Several traders said they gathered from locals that the woman concocted a tale of sexual harassment in public at the hands of the lassi sellers.
Pankaj Yadav said that far from molesting her, the brothers had told the group to leave with folded hands. He said the woman hurled choicest abuses at him and even challenged them to file a police case against her. “She asked us what can we do at most. File a report against her? She said she would get bail easily,” said Yadav. “The group repeatedly called us kaafir. They said you kaafirs are talking so much now,” Pankaj told this correspondent.
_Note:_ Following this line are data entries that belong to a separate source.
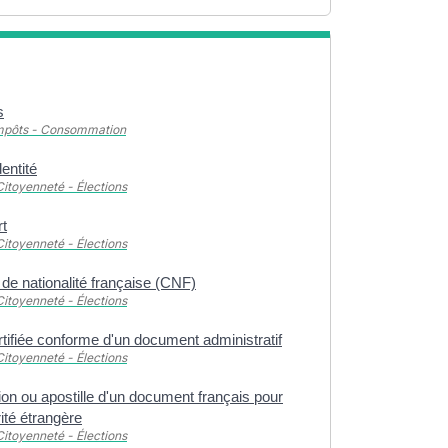
s
Impôts - Consommation
dentité
Citoyenneté - Élections
t
Citoyenneté - Élections
t de nationalité française (CNF)
Citoyenneté - Élections
tifiée conforme d'un document administratif
Citoyenneté - Élections
ion ou apostille d'un document français pour
ité étrangère
Citoyenneté - Élections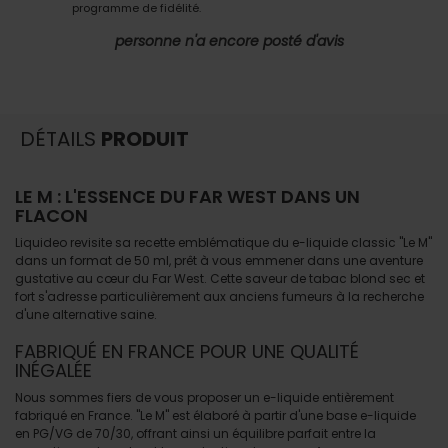
programme de fidélité.
personne n'a encore posté d'avis
DÉTAILS
PRODUIT
LE M : L'ESSENCE DU FAR WEST DANS UN
FLACON
Liquideo revisite sa recette emblématique du e-liquide classic "Le M"
dans un format de 50 ml, prêt à vous emmener dans une aventure
gustative au cœur du Far West. Cette saveur de tabac blond sec et
fort s'adresse particulièrement aux anciens fumeurs à la recherche
d'une alternative saine.
FABRIQUÉ EN FRANCE POUR UNE QUALITÉ
INÉGALÉE
Nous sommes fiers de vous proposer un e-liquide entièrement
fabriqué en France. "Le M" est élaboré à partir d'une base e-liquide
en PG/VG de 70/30, offrant ainsi un équilibre parfait entre la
Yadav said when the mob arrived with lathis and rods, a burqa-clad woman was constantly instigating them into thrashing the brothers more.
An eyewitness to the attack, who spoke on the condition of anonymity but let this correspondent record his audio statement, said that the mob told the lassi sellers that it was because of Yogi Adityanath and Narendra Modi that they were getting emboldened.
Hear the eye-witness’s statement below:
“The mob said they weren’t scared of Yogi-Modi,” said the eye-witness, who sells puja paraphernalia. He estimated the age of men in the mob to be between 20 and 25 years.